Would you restate each entry word for word, omitting the pictures?

[Data listing — start]

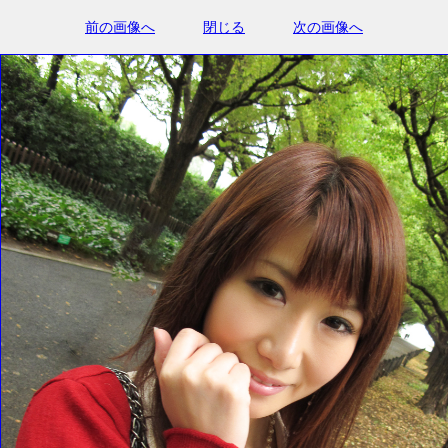
前の画像へ
閉じる
次の画像へ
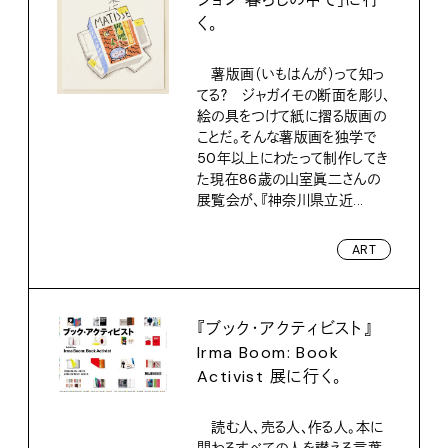
く。
薯版画（いもはんが）って知っ
てる？ ジャガイモの断面を彫り、
絵の具をつけて紙に摺る版画の
ことだ。そんな薯版画を独学で
50年以上にわたって制作してき
た現在86歳の山室眞二さんの
展覧会が、『神奈川県立近...
ART
『ブック・アクティビスト』
Irma Boom: Book
Activist 展に行く。
読む人、売る人、作る人。本に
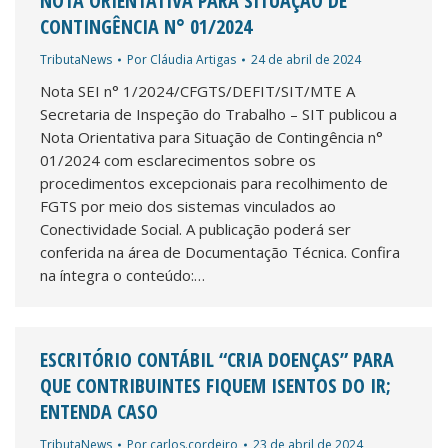
NOTA ORIENTATIVA PARA SITUAÇÃO DE
CONTINGÊNCIA N° 01/2024
TributaNews
Por
Cláudia Artigas
24 de abril de 2024
Nota SEI n° 1/2024/CFGTS/DEFIT/SIT/MTE A
Secretaria de Inspeção do Trabalho – SIT publicou a
Nota Orientativa para Situação de Contingência n°
01/2024 com esclarecimentos sobre os
procedimentos excepcionais para recolhimento de
FGTS por meio dos sistemas vinculados ao
Conectividade Social. A publicação poderá ser
conferida na área de Documentação Técnica. Confira
na íntegra o conteúdo:…
ESCRITÓRIO CONTÁBIL “CRIA DOENÇAS” PARA
QUE CONTRIBUINTES FIQUEM ISENTOS DO IR;
ENTENDA CASO
TributaNews
Por
carlos.cordeiro
23 de abril de 2024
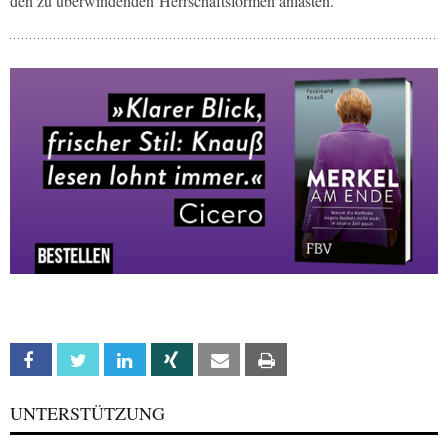
den zu überwindenden Herrschaftsformen anlasten.
Facebook
Twitter
Linkedin
Xing
Email
Print
UNTERSTÜTZUNG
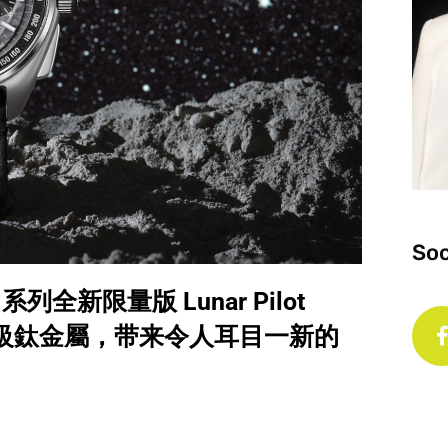
Soc
系列全新限量版 Lunar Pilot
+ 五級鈦金屬，带来令人耳目一新的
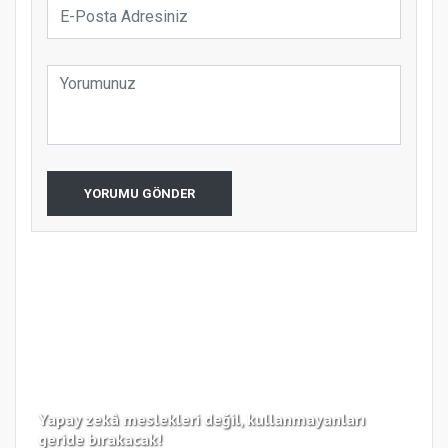
YORUMU GÖNDER
Yapay zekâ meslekleri değil, kullanmayanları
Koc
geride bırakacak!
haz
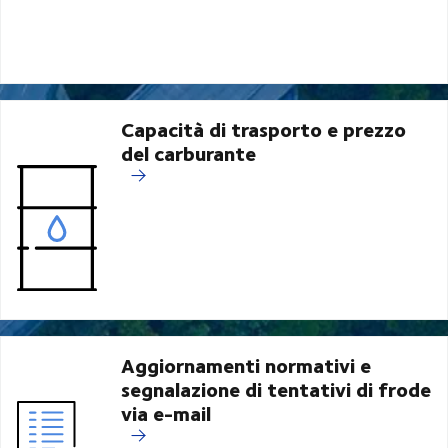
Capacità di trasporto e prezzo
del carburante
Aggiornamenti normativi e
segnalazione di tentativi di frode
via e-mail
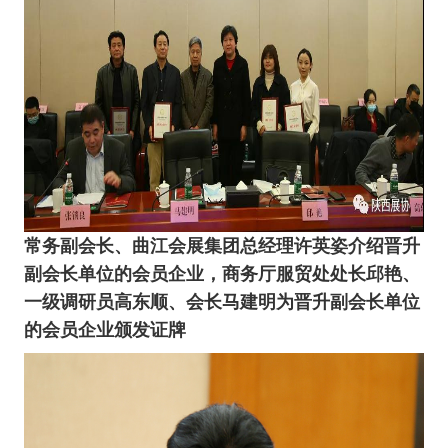
常务副会长、曲江会展集团总经理许英姿介绍晋升
副会长单位的会员企业，商务厅服贸处
处长
邱艳、
一级调研员高东顺、
会长
马建明为晋升副会长单位
的会员企业颁发证牌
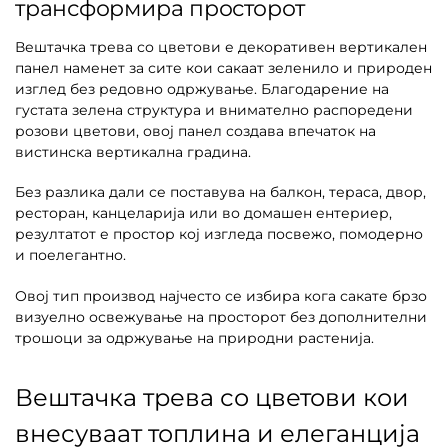
трансформира просторот
Вештачка трева со цветови е декоративен вертикален
панел наменет за сите кои сакаат зеленило и природен
изглед без редовно одржување. Благодарение на
густата зелена структура и внимателно распоредени
розови цветови, овој панел создава впечаток на
вистинска вертикална градина.
Без разлика дали се поставува на балкон, тераса, двор,
ресторан, канцеларија или во домашен ентериер,
резултатот е простор кој изгледа посвежо, помодерно
и поелегантно.
Овој тип производ најчесто се избира кога сакате брзо
визуелно освежување на просторот без дополнителни
трошоци за одржување на природни растенија.
Вештачка трева со цветови кои
внесуваат топлина и елеганција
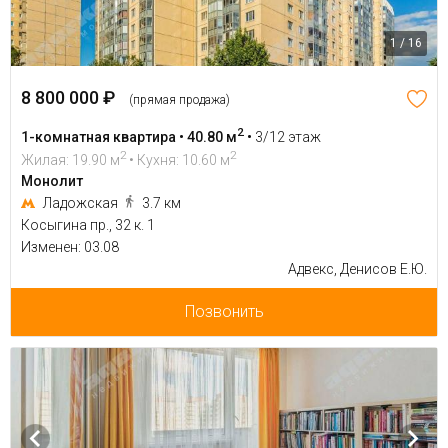
1 / 16
8 800 000 ₽
(прямая продажа)
2
1-комнатная квартира • 40.80 м
•
3/12 этаж
2
2
Жилая: 19.90 м
• Кухня: 10.60 м
Монолит
Ладожская
3.7 км
Косыгина пр., 32 к. 1
Изменен: 03.08
Адвекс, Денисов Е.Ю.
Позвонить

[Data listing — finish]

• Answer to the exercise:
前の画像へ
閉じる
次の画像へ
く。
薯版画（いもはんが）って知っ
てる？ ジャガイモの断面を彫り、
絵の具をつけて紙に摺る版画の
ことだ。そんな薯版画を独学で
50年以上にわたって制作してき
た現在86歳の山室眞二さんの
展覧会が、『神奈川県立近...
ART
『ブック・アクティビスト』
Irma Boom: Book
Activist 展に行く。
読む人、売る人、作る人。本に
NOTA ORIENTATIVA PARA SITUAÇÃO DE
CONTINGÊNCIA N° 01/2024
TributaNews
Por
Cláudia Artigas
24 de abril de 2024
Nota SEI n° 1/2024/CFGTS/DEFIT/SIT/MTE A
Secretaria de Inspeção do Trabalho – SIT publicou a
Nota Orientativa para Situação de Contingência n°
01/2024 com esclarecimentos sobre os
procedimentos excepcionais para recolhimento de
FGTS por meio dos sistemas vinculados ao
Conectividade Social. A publicação poderá ser
conferida na área de Documentação Técnica. Confira
na íntegra o conteúdo:…
ESCRITÓRIO CONTÁBIL “CRIA DOENÇAS” PARA
QUE CONTRIBUINTES FIQUEM ISENTOS DO IR;
ENTENDA CASO
TributaNews
Por
carlos.cordeiro
23 de abril de 2024
den zu überwindenden Herrschaftsformen anlasten.
Facebook
Twitter
Linkedin
Xing
Email
Print
UNTERSTÜTZUNG
Soc
系列全新限量版 Lunar Pilot
+ 五級鈦金屬，带来令人耳目一新的
YORUMU GÖNDER
Yapay zekâ meslekleri değil, kullanmayanları
Koc
geride bırakacak!
haz
Capacità di trasporto e prezzo
del carburante
Aggiornamenti normativi e
segnalazione di tentativi di frode
via e-mail
常务副会长、曲江会展集团总经理许英姿介绍晋升
副会长单位的会员企业，商务厅服贸处
处长
邱艳、
一级调研员高东顺、
会长
马建明为晋升副会长单位
的会员企业颁发证牌
трансформира просторот
Вештачка трева со цветови е декоративен вертикален
панел наменет за сите кои сакаат зеленило и природен
изглед без редовно одржување. Благодарение на
густата зелена структура и внимателно распоредени
розови цветови, овој панел создава впечаток на
вистинска вертикална градина.
Без разлика дали се поставува на балкон, тераса, двор,
ресторан, канцеларија или во домашен ентериер,
резултатот е простор кој изгледа посвежо, помодерно
и поелегантно.
Овој тип производ најчесто се избира кога сакате брзо
визуелно освежување на просторот без дополнителни
трошоци за одржување на природни растенија.
Вештачка трева со цветови кои
внесуваат топлина и елеганција
1 / 16
8 800 000 ₽
(прямая продажа)
2
1-комнатная квартира • 40.80 м
•
3/12 этаж
2
2
Жилая: 19.90 м
• Кухня: 10.60 м
Монолит
Ладожская
3.7 км
Косыгина пр., 32 к. 1
Изменен: 03.08
Адвекс, Денисов Е.Ю.
Позвонить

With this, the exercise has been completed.